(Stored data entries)
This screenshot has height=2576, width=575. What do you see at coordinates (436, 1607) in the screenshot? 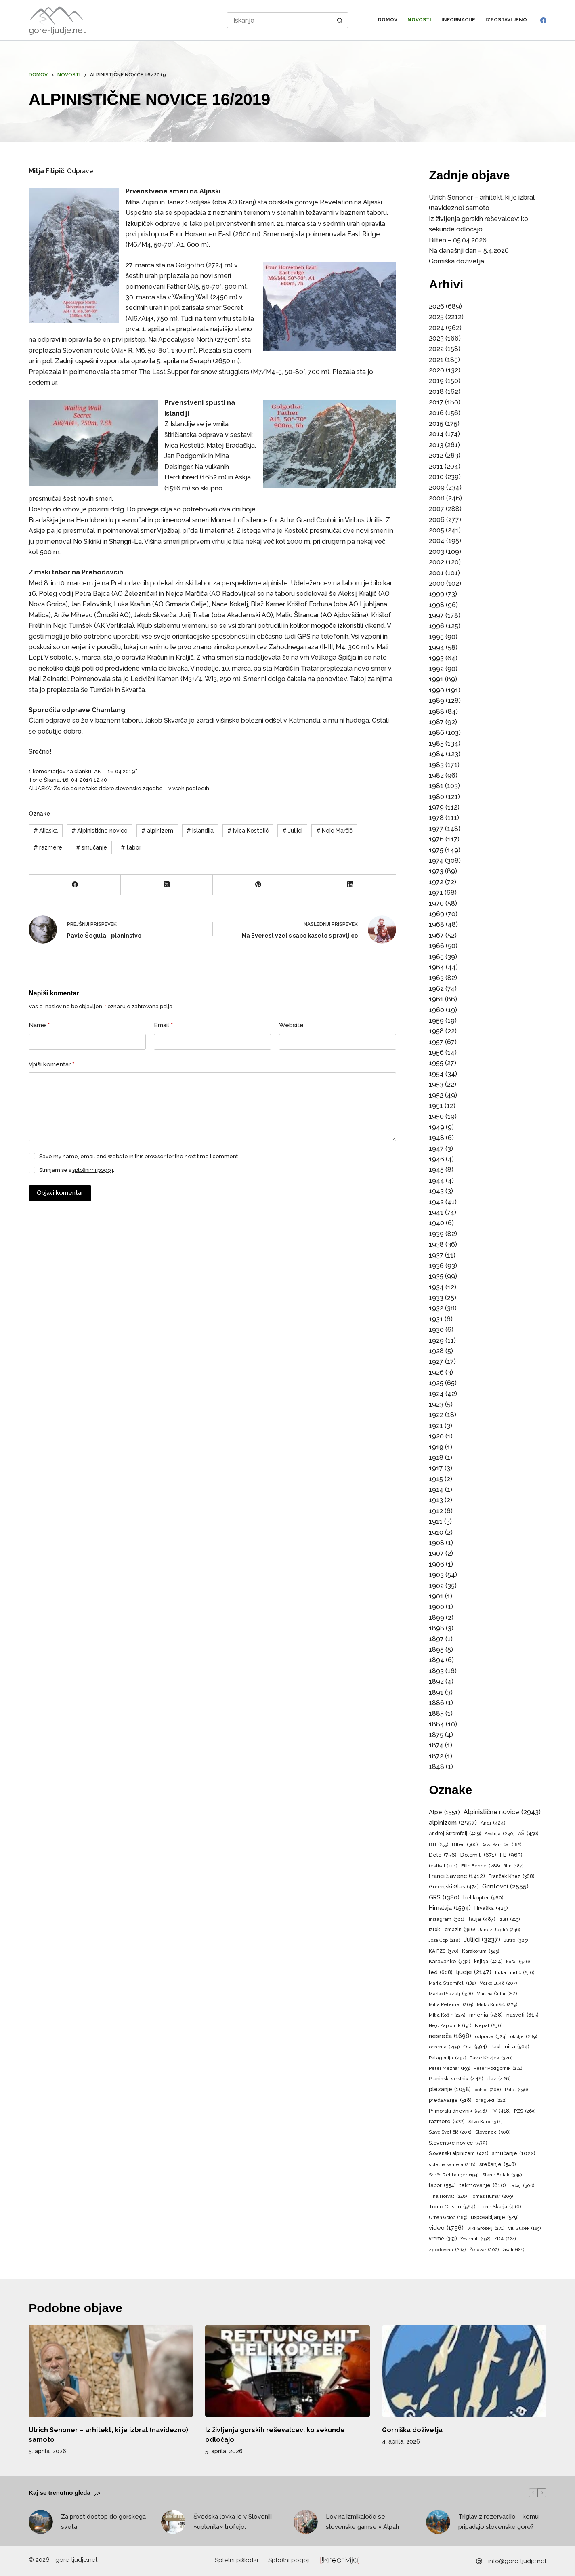
I see `1900` at bounding box center [436, 1607].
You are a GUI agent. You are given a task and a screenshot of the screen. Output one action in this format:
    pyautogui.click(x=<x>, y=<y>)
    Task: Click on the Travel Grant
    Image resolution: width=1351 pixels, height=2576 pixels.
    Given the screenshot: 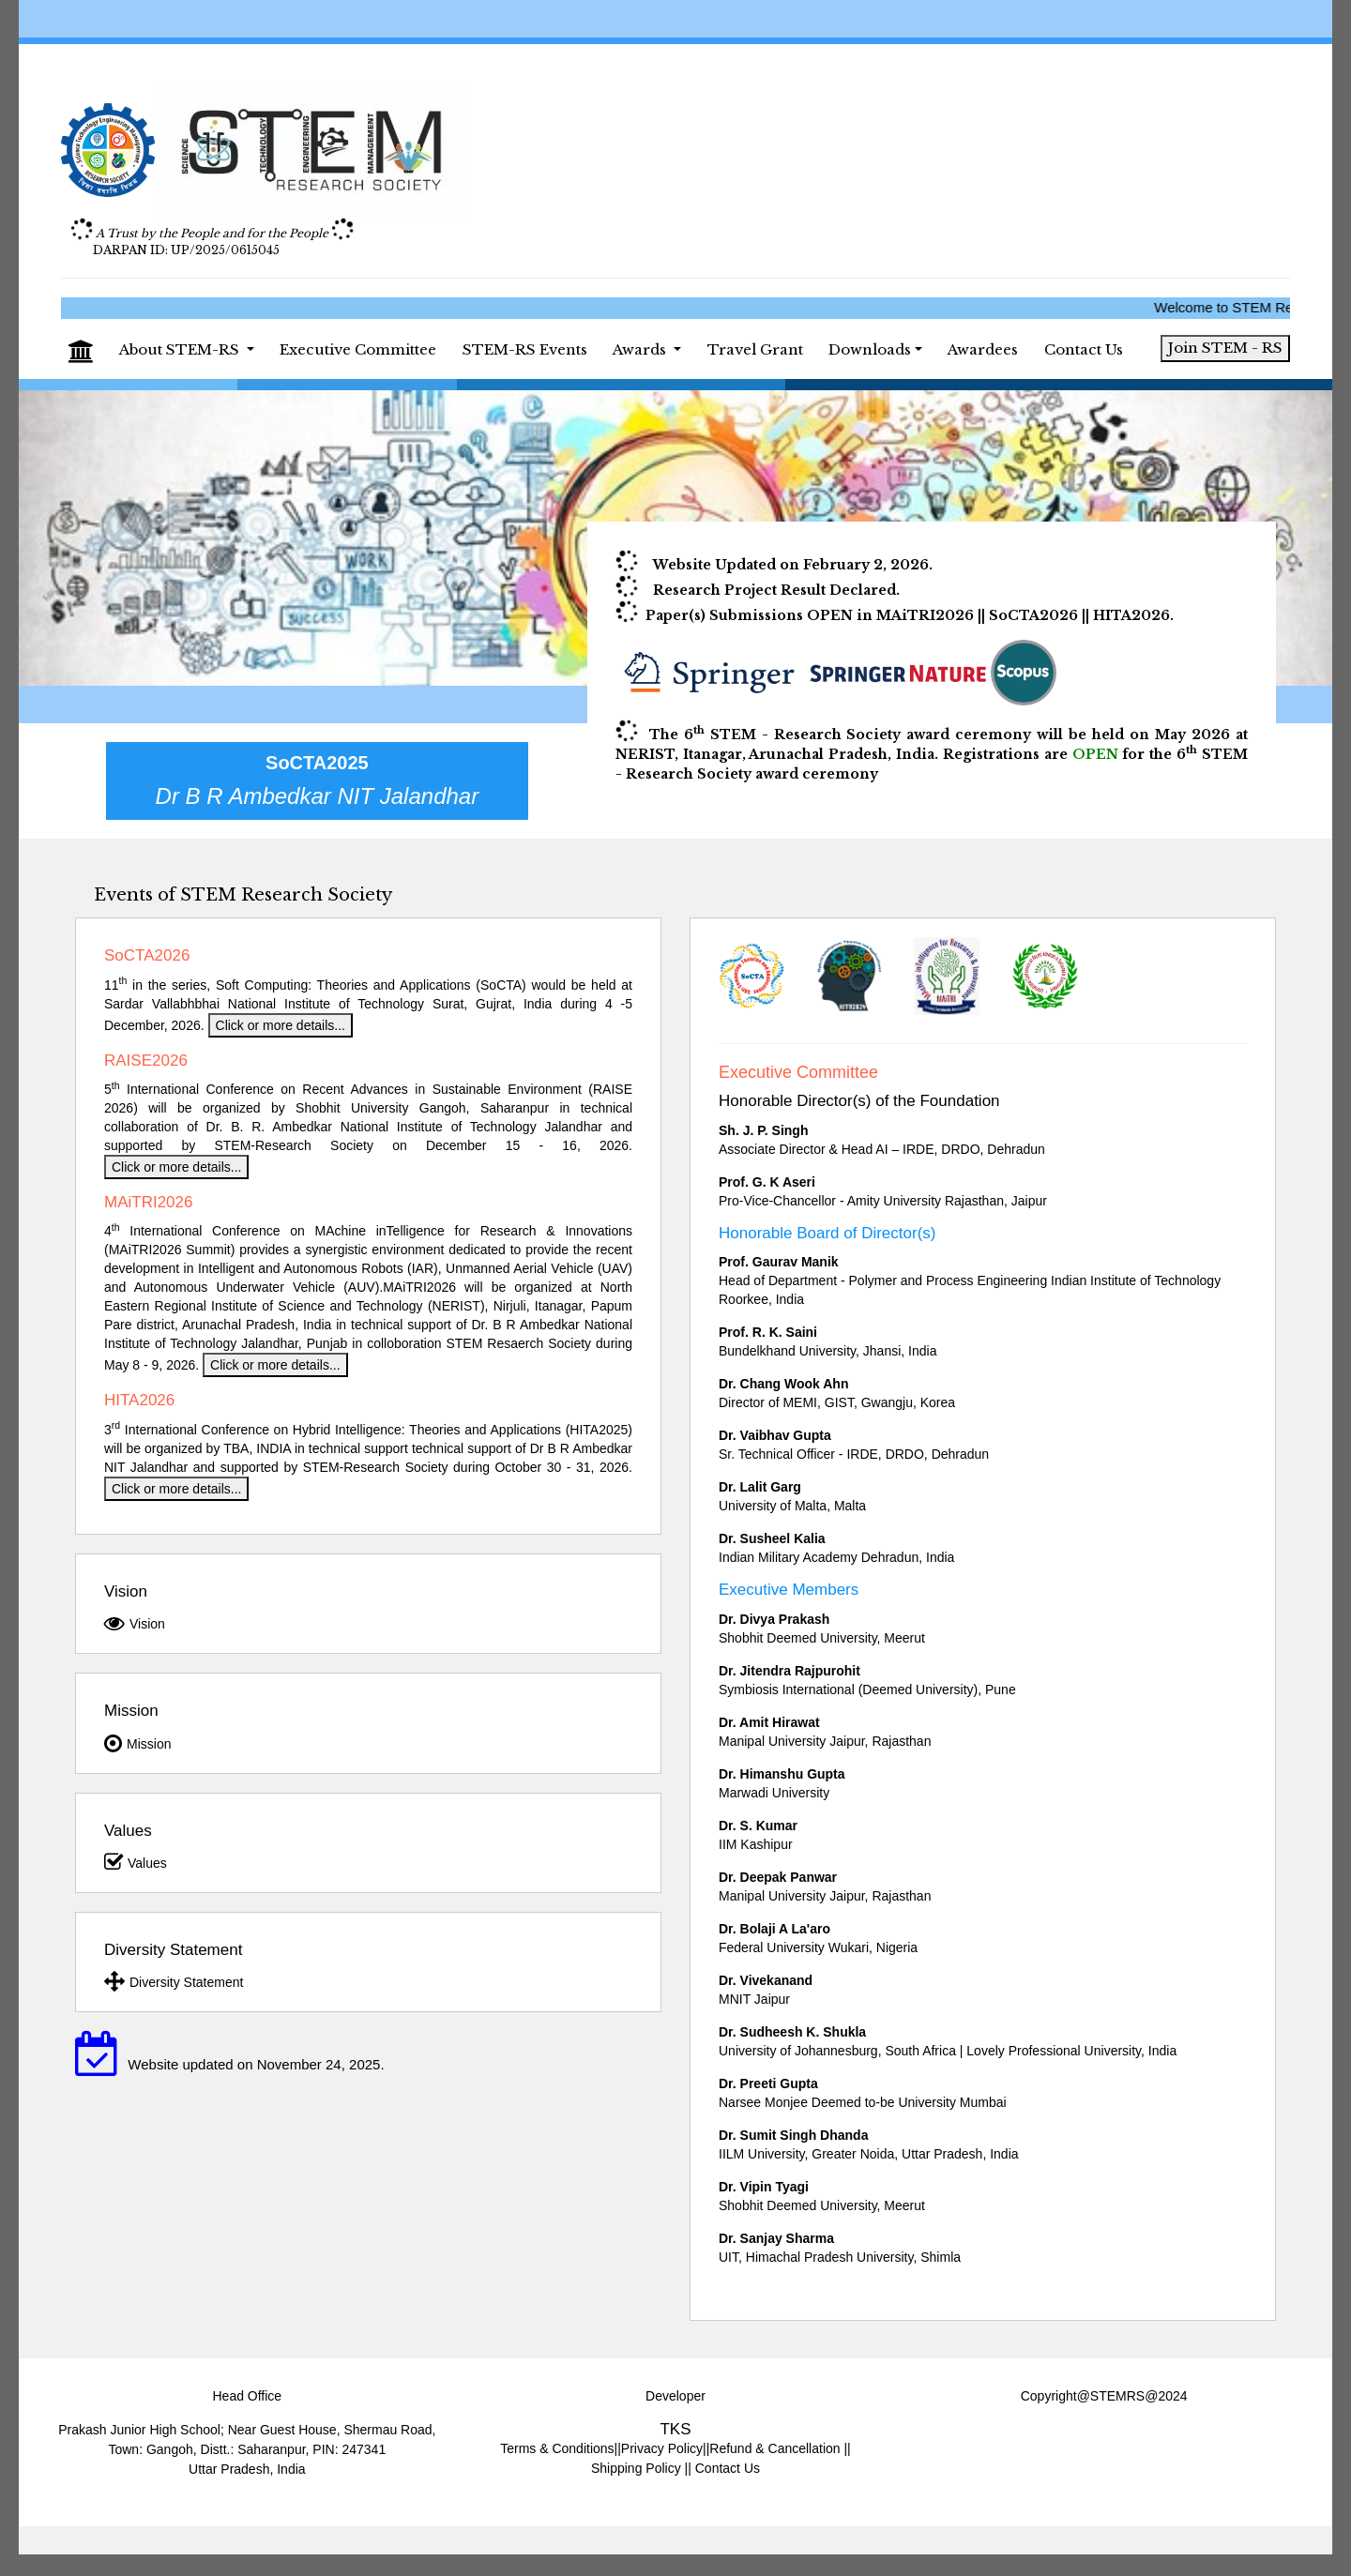 What is the action you would take?
    pyautogui.click(x=755, y=349)
    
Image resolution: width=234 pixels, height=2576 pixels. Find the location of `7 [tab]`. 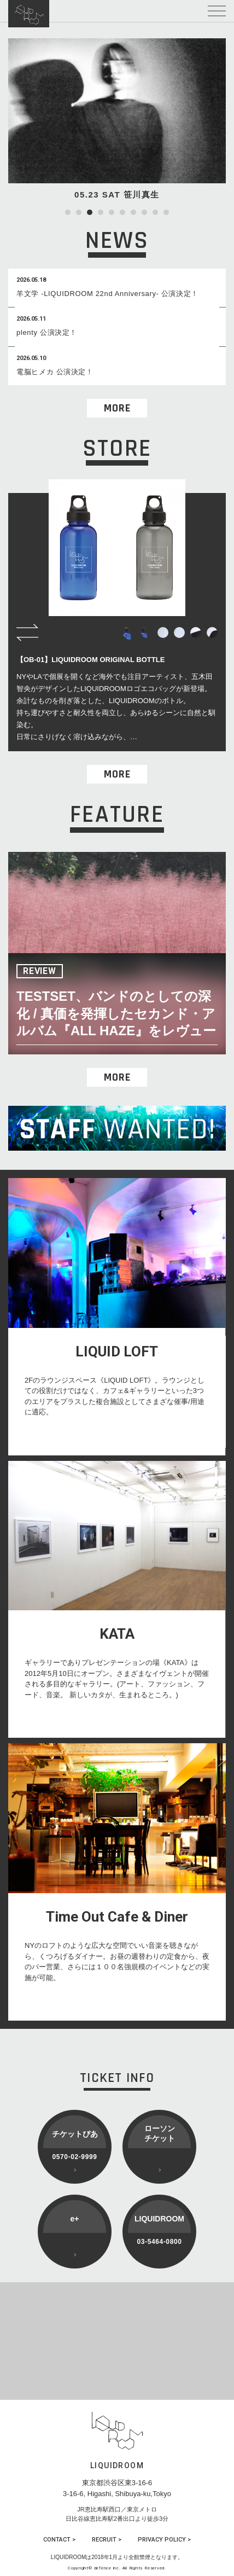

7 [tab] is located at coordinates (133, 212).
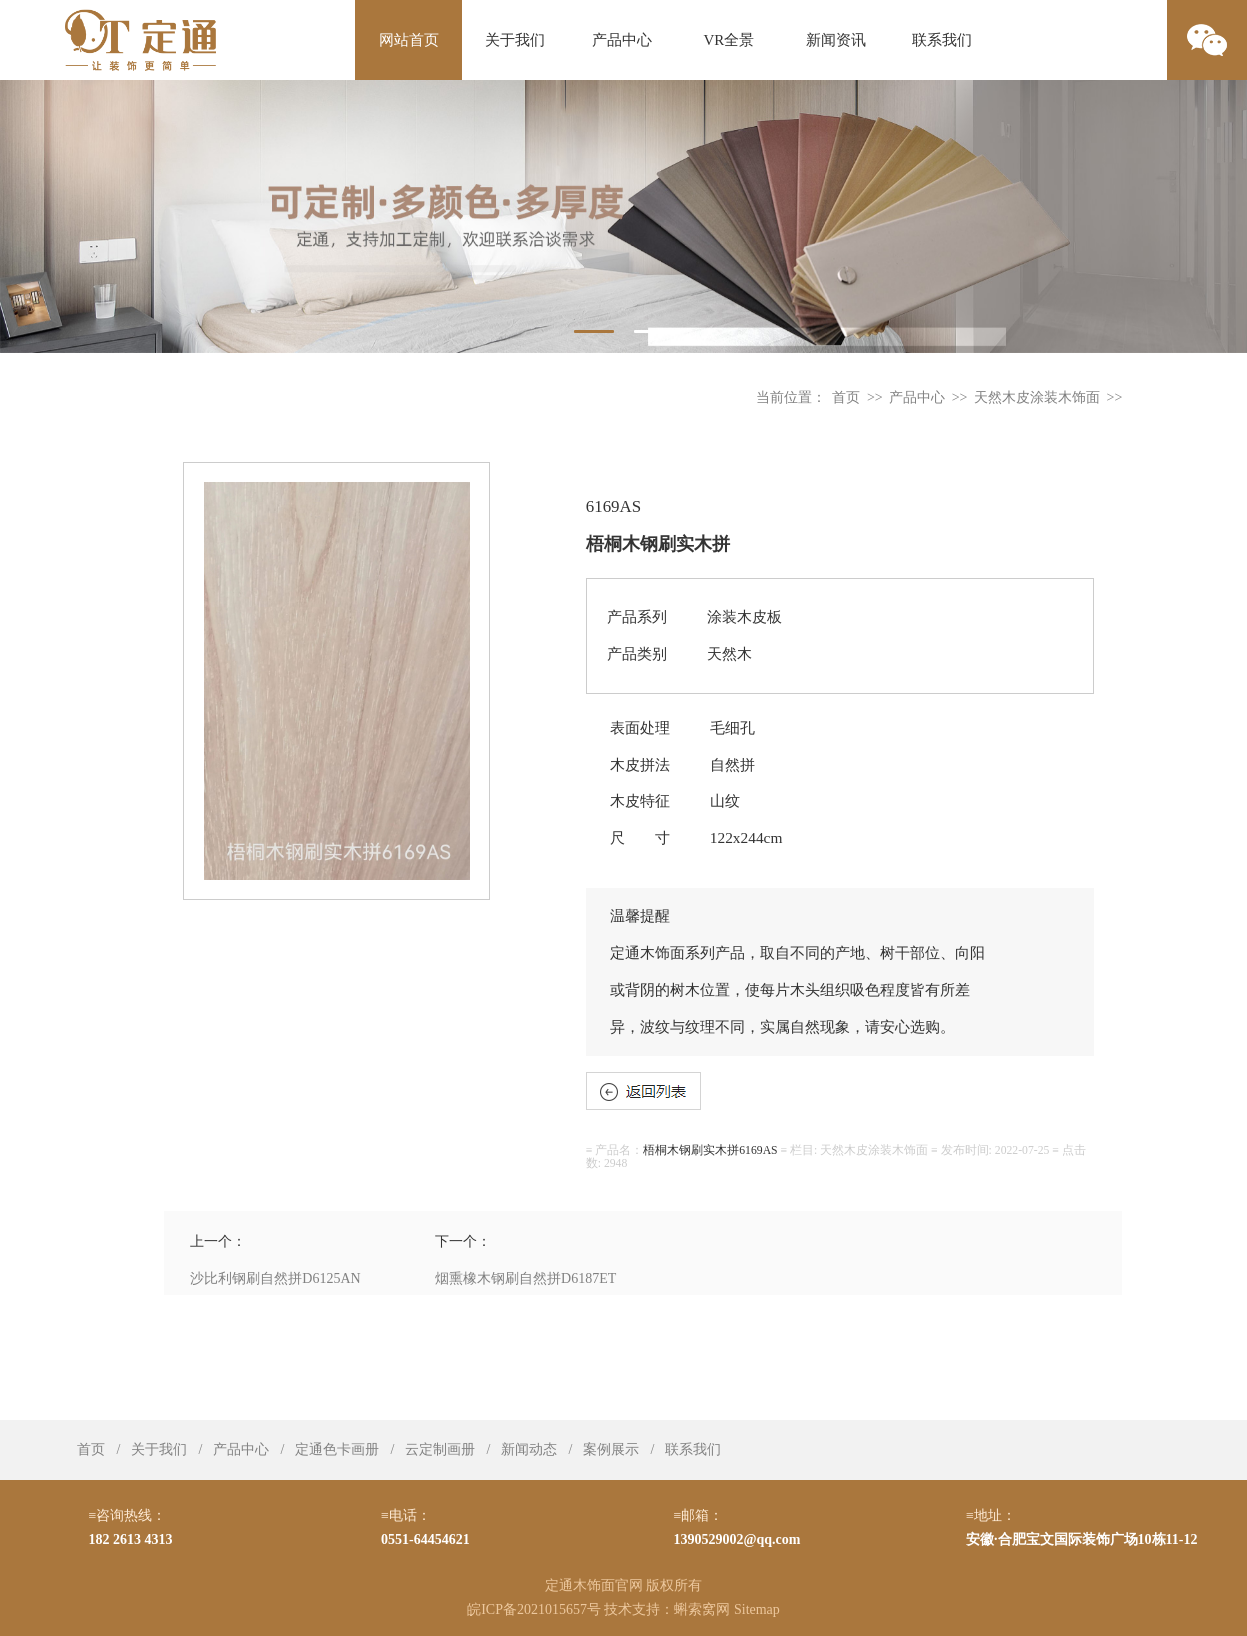 The image size is (1247, 1636). I want to click on 梧桐木钢刷实木拼6169AS, so click(710, 1150).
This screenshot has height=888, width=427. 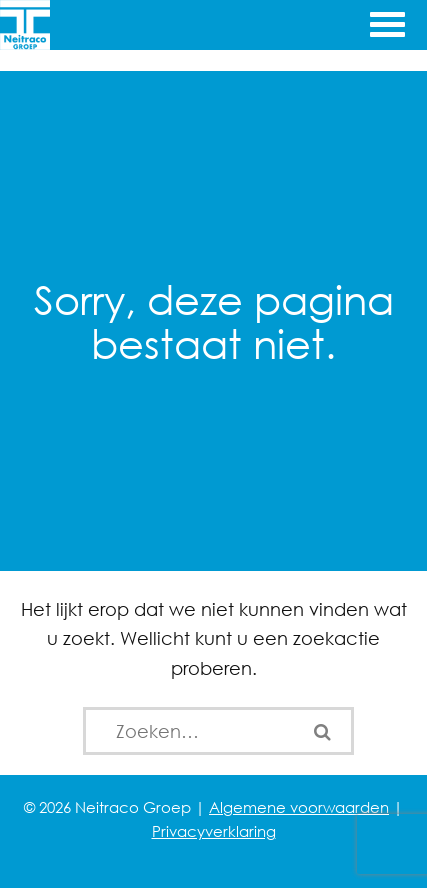 What do you see at coordinates (214, 831) in the screenshot?
I see `Privacyverklaring` at bounding box center [214, 831].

→ Aim of the task: Only exact lines belong in the answer: those from the beginning of the entries above through the line holding "pyautogui.click(x=<x>, y=<y>)", with no pictures.

→ Your response:
This screenshot has height=2576, width=575. What do you see at coordinates (436, 1607) in the screenshot? 
I see `1900` at bounding box center [436, 1607].
You are a GUI agent. You are given a task and a screenshot of the screen. Output one action in this format:
    pyautogui.click(x=<x>, y=<y>)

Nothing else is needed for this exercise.